Malgré les efforts et les investissements consentis ces dernières années, l’accès à l’électricité demeure un défi pour les pays d’Afrique centrale. Du Tchad à la République démocratique du Congo (RDC) en passant par la République centrafricaine (RCA), les pays multiplient pourtant des initiatives pour sortir de cette pauvreté énergétique.
Le 13 mars dernier, le gouvernement camerounais a publié la circulaire spécifiant la liste des équipements qui seront exonérés de taxes et droits de douane sur une période de 24 mois, à compter du 1er janvier 2024. L’exonération provisoire couvre essentiellement les équipements de production d’énergie solaire et de la petite hydroélectricité.
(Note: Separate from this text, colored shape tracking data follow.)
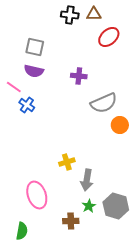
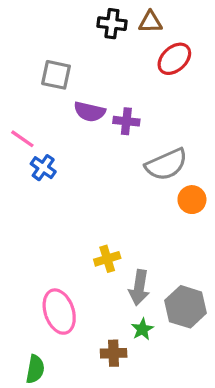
purple semicircle: (34, 71) -> (90, 112), moved
gray hexagon: (116, 206) -> (186, 307), moved

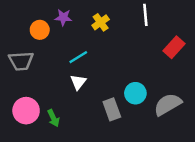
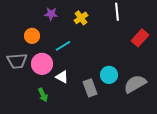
orange circle: (40, 30) -> (32, 36), moved
gray trapezoid: (21, 61) -> (17, 61), moved
white triangle: (78, 82) -> (62, 77), moved, turned -40
pink circle: (26, 111) -> (42, 64), moved

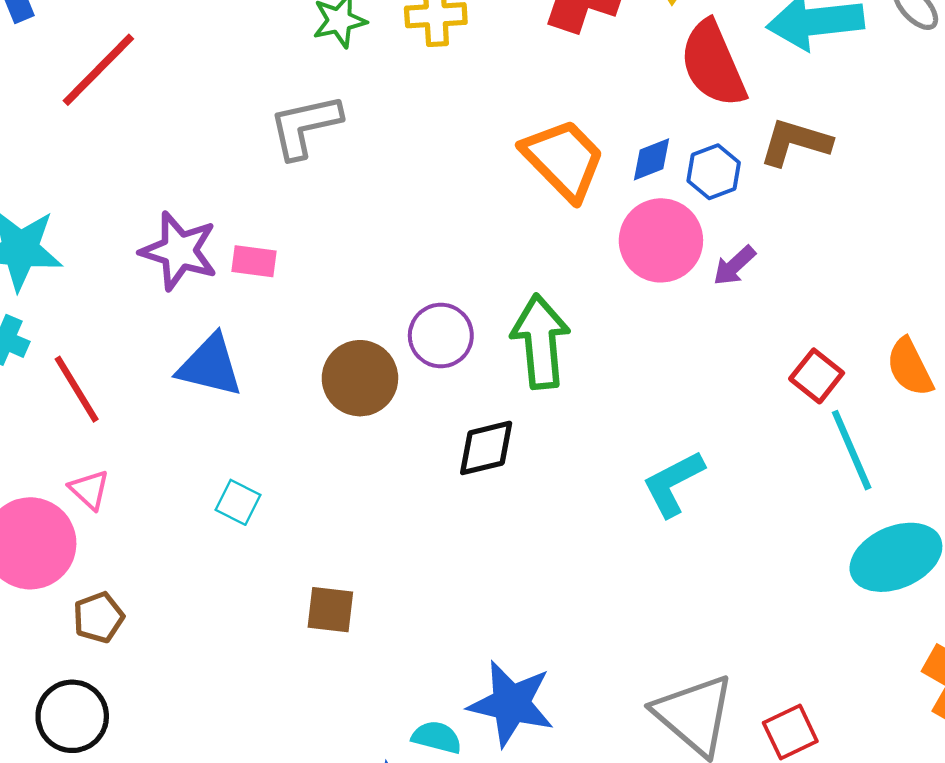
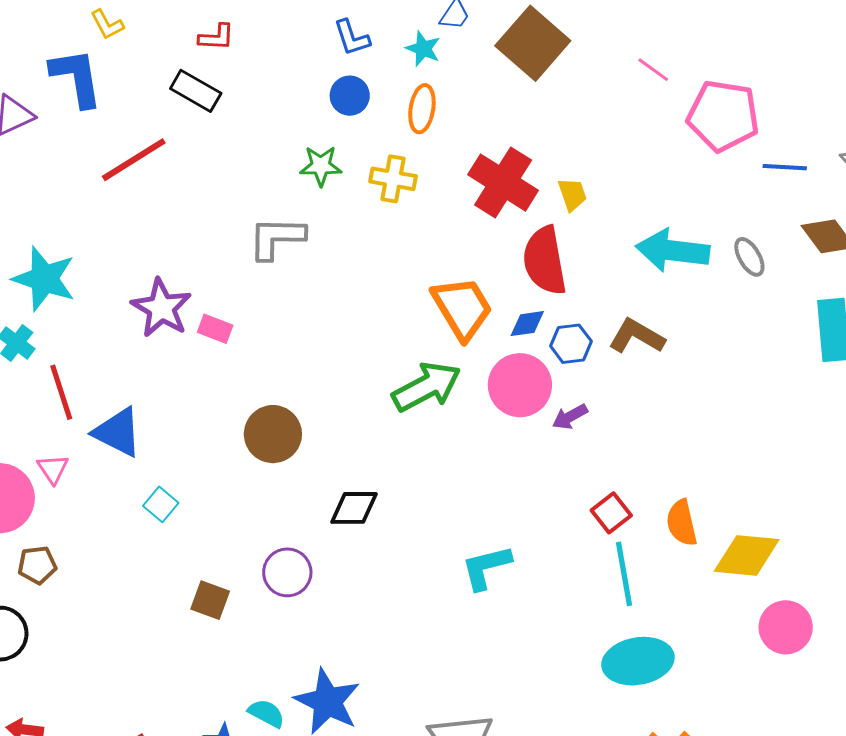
red semicircle: (713, 64) -> (545, 261), moved
purple circle: (441, 335) -> (287, 572), moved
green arrow: (540, 342) -> (427, 387), moved, turned 54
blue triangle: (210, 366) -> (118, 432), moved

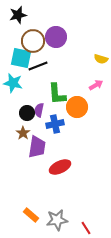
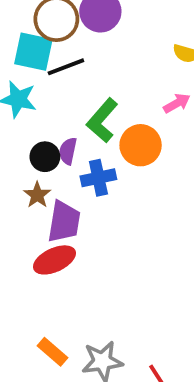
green L-shape: (57, 94) -> (102, 120), turned 45
red ellipse: (60, 167) -> (54, 260), moved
Cette politique adoptée depuis quelques années dans d’autres pays subsahariens « s’inscrit en droite ligne des actions gouvernementales en faveur de l’absorption du déficit énergétique à travers la diversification des sources d’énergie pour les populations rurales et les industries », indique le ministère camerounais des Finances. Cette mesure vise surtout à accélérer l’électrification rurale dont le taux était estimé par Le rapport d’étape sur l’énergie 2023 à 26,7 %, juste derrière le Gabon (27,76 %).
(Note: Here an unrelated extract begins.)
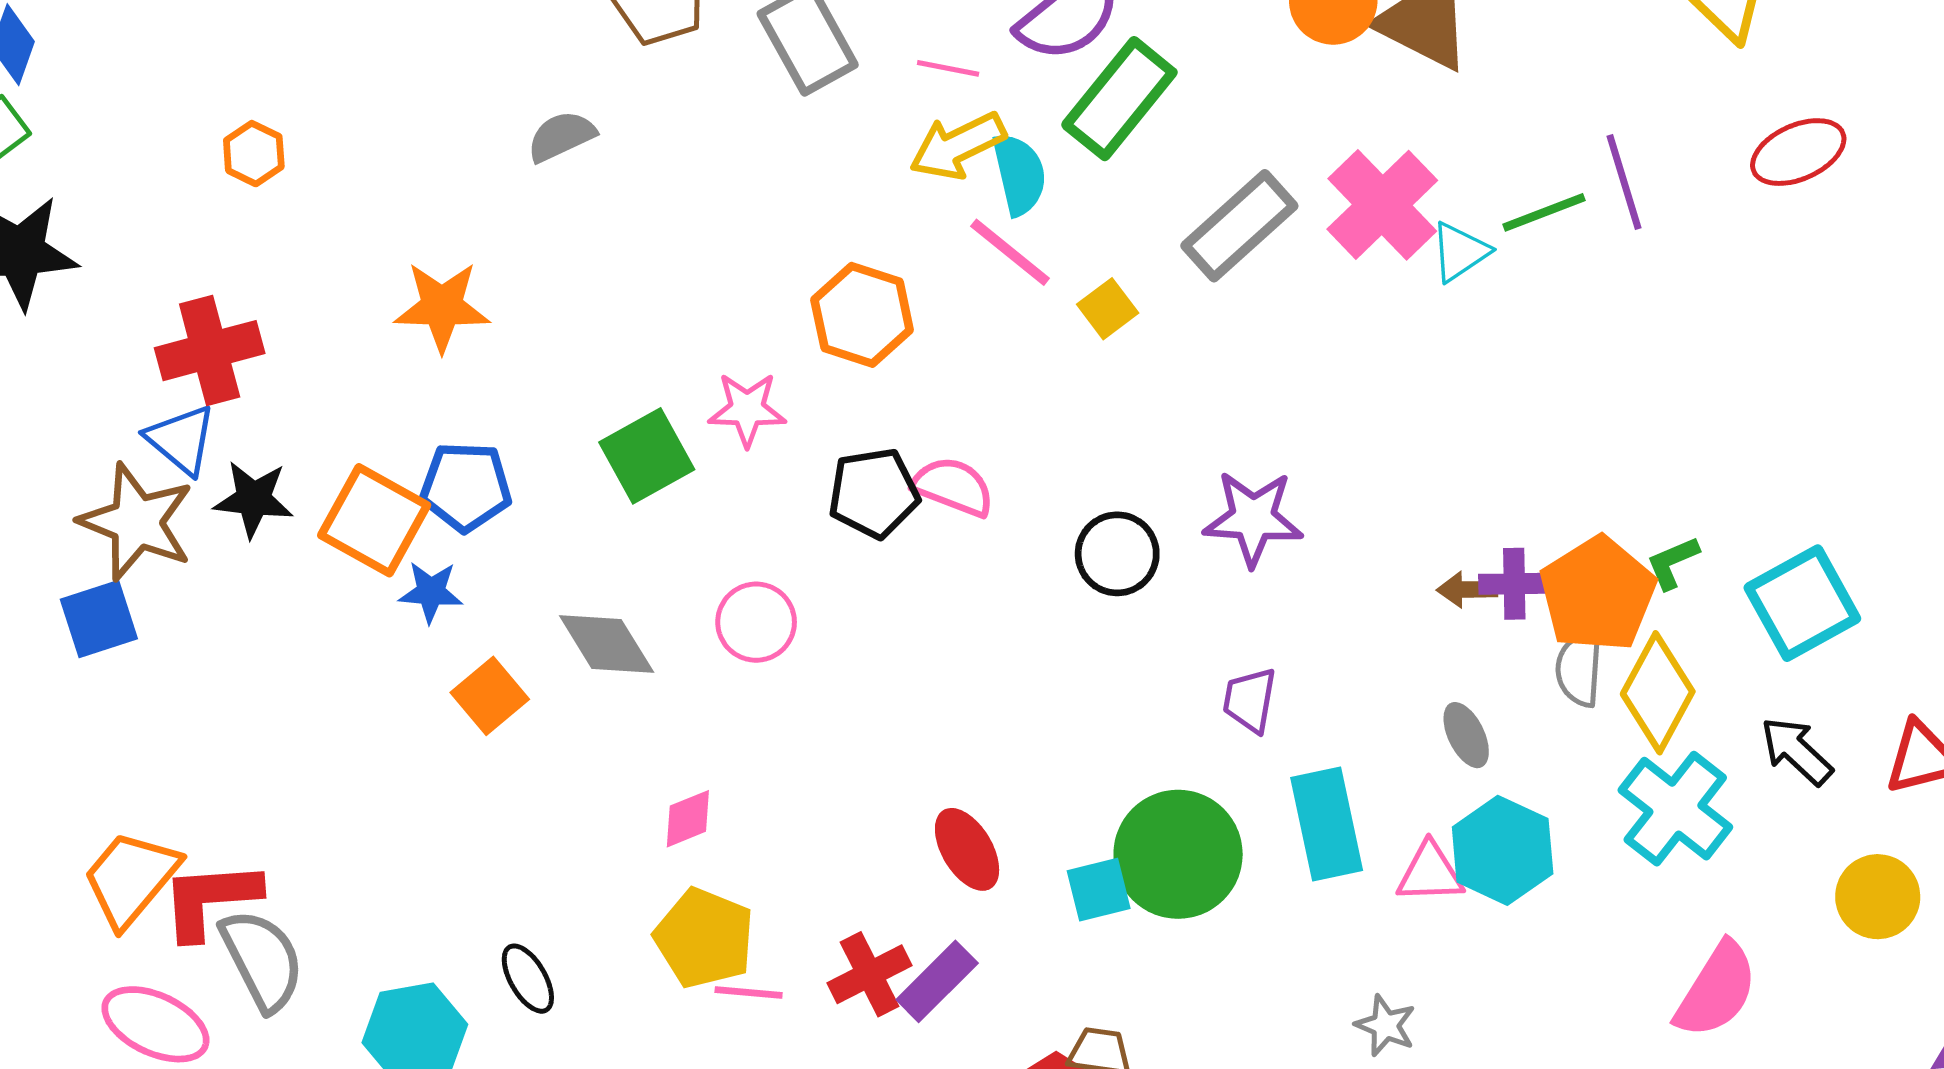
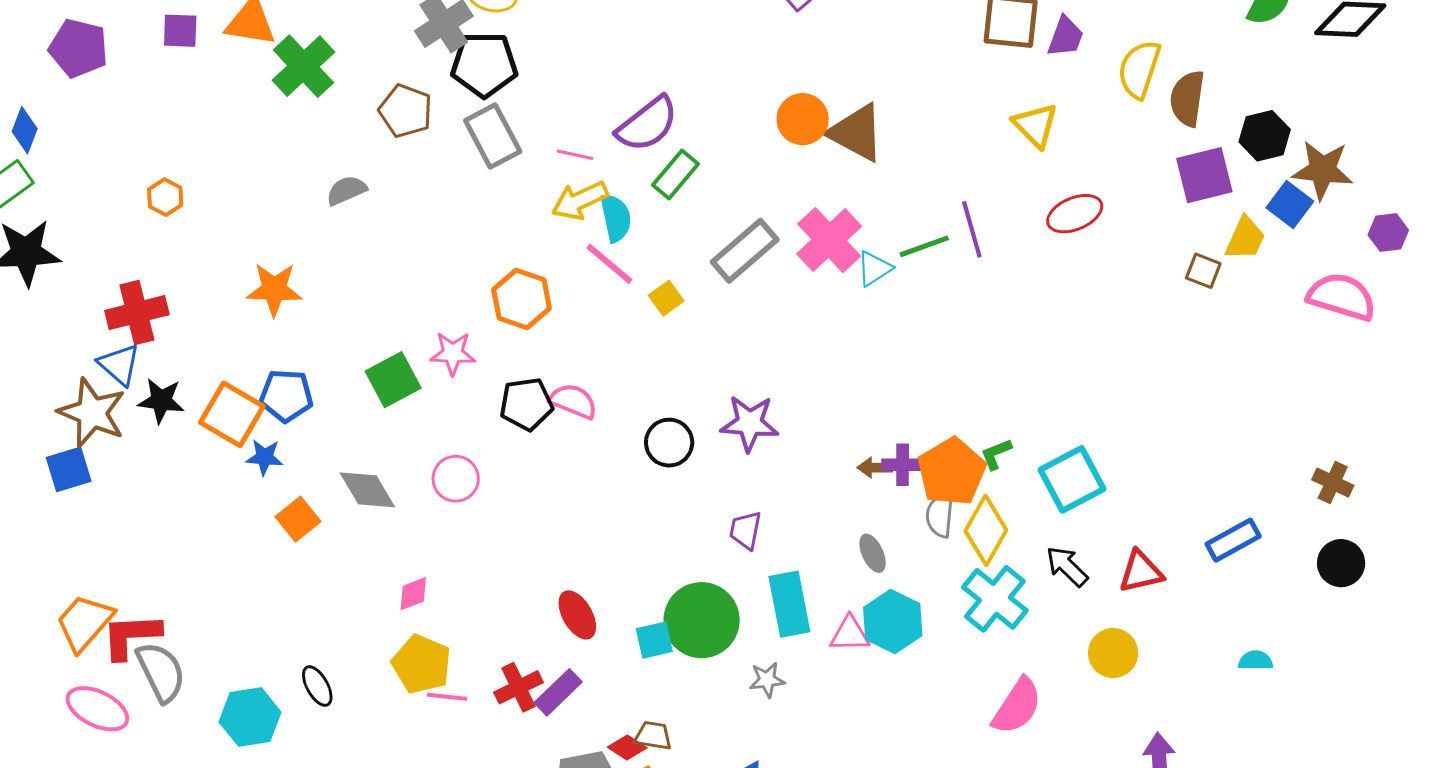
green rectangle: (1119, 99) -> (676, 174), size x0.7
gray star: (1386, 1026) -> (767, 680), moved, turned -30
Sur l’ensemble du territoire, le Cameroun affichait un taux d’accès à l’électricité de 70 % en 2021 selon l’Institut national de la statistique (INS). Au regard de ce chiffre, le pays figure parmi les bons élevés en matière d’électrification, derrière le Gabon (90 %). La situation n’est guère reluisante à l’échelle des pays voisins de la sous-région. D’ailleurs, sur les cinq plus mauvais élèves en matière d’électrification en Afrique, deux se trouvent en Afrique centrale.
L’impasse au Tchad
Il s’agit du Tchad et de la République centrafricaine (RCA) qui affichent respectivement un taux de 11 et 16 % selon Le rapport d’étape sur l’énergie 2023 publié par la Banque mondiale et de l’Agence internationale de l’énergie (AIE). L’extrême pauvreté énergétique concerne également la République démocratique du Congo (RDC) qui affiche un taux d’accès à l’électricité de 21 %.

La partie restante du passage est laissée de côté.